• DATA TO USE:
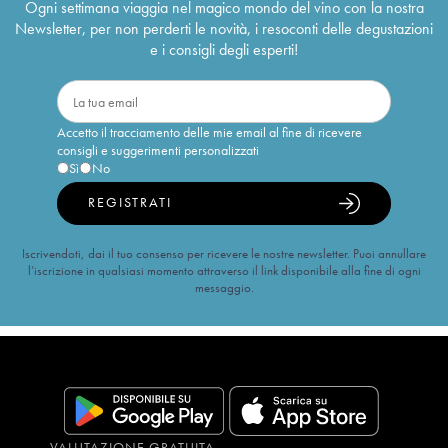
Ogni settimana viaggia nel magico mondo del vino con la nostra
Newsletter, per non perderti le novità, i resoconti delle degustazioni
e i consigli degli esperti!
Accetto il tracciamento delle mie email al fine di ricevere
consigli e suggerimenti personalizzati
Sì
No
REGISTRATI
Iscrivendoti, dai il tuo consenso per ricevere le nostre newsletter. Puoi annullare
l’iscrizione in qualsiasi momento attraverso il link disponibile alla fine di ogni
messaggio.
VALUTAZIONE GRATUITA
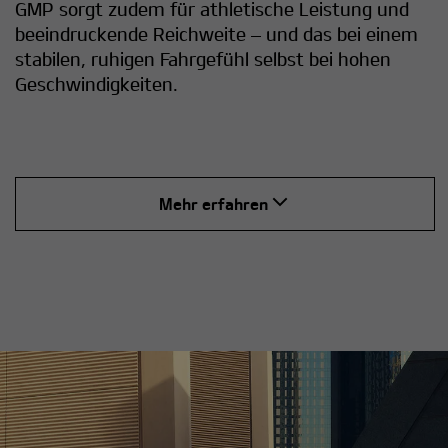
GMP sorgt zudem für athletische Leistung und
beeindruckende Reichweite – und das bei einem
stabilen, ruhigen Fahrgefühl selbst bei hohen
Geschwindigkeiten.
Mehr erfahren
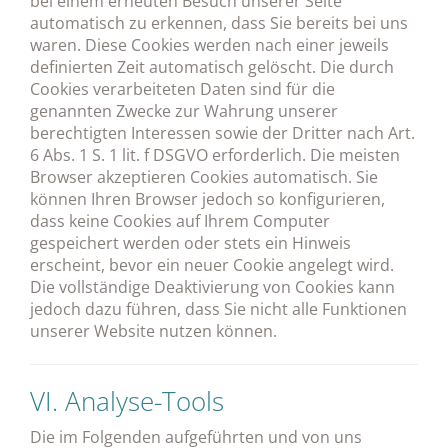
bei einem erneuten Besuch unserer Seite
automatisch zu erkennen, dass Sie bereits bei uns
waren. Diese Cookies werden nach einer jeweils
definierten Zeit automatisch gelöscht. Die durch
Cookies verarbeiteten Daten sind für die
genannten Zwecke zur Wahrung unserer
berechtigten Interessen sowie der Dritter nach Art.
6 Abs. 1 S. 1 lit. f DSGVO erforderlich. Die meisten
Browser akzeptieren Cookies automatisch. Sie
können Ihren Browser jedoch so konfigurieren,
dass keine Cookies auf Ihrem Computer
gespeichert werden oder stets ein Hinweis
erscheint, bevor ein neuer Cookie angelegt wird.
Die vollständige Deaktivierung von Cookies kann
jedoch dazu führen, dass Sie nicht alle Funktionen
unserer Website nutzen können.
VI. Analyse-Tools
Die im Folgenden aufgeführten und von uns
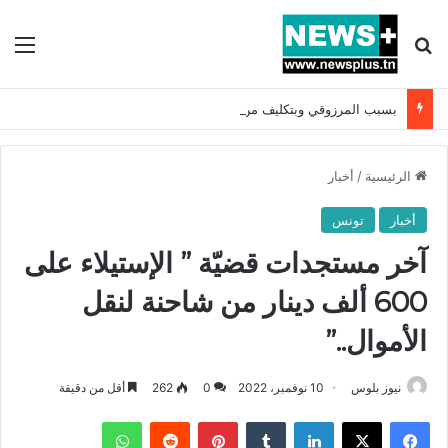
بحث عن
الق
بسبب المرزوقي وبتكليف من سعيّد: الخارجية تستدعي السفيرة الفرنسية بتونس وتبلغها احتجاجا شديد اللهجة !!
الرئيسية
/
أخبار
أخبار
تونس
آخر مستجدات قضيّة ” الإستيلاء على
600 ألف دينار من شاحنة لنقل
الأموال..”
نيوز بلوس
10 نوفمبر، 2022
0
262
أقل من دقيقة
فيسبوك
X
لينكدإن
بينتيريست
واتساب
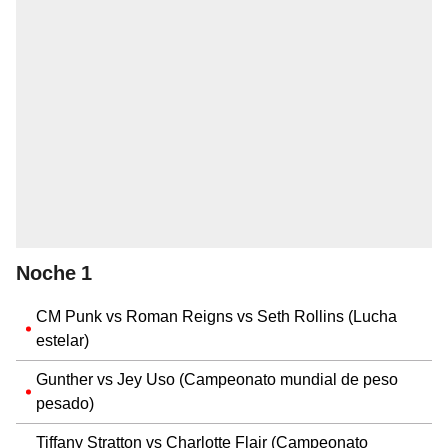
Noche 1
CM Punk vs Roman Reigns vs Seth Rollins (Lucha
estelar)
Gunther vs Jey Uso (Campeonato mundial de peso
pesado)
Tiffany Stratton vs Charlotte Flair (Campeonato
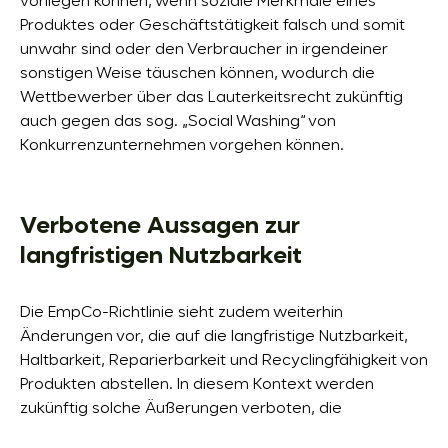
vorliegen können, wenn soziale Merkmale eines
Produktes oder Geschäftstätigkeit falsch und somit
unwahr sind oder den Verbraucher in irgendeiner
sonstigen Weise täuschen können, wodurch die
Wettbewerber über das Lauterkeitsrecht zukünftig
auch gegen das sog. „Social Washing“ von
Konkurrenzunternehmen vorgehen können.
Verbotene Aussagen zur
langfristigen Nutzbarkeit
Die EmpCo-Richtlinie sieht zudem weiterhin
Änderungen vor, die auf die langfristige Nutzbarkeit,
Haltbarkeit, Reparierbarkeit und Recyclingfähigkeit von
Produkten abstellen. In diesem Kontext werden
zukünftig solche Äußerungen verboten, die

• TASK DIRECTIONS: Only the lines from the one containing "Konkurrenzunternehmen vorgehen können." to the end of the data should be printed, exactly as they stand.

• TASK ANSWER:
Konkurrenzunternehmen vorgehen können.
Verbotene Aussagen zur
langfristigen Nutzbarkeit
Die EmpCo-Richtlinie sieht zudem weiterhin
Änderungen vor, die auf die langfristige Nutzbarkeit,
Haltbarkeit, Reparierbarkeit und Recyclingfähigkeit von
Produkten abstellen. In diesem Kontext werden
zukünftig solche Äußerungen verboten, die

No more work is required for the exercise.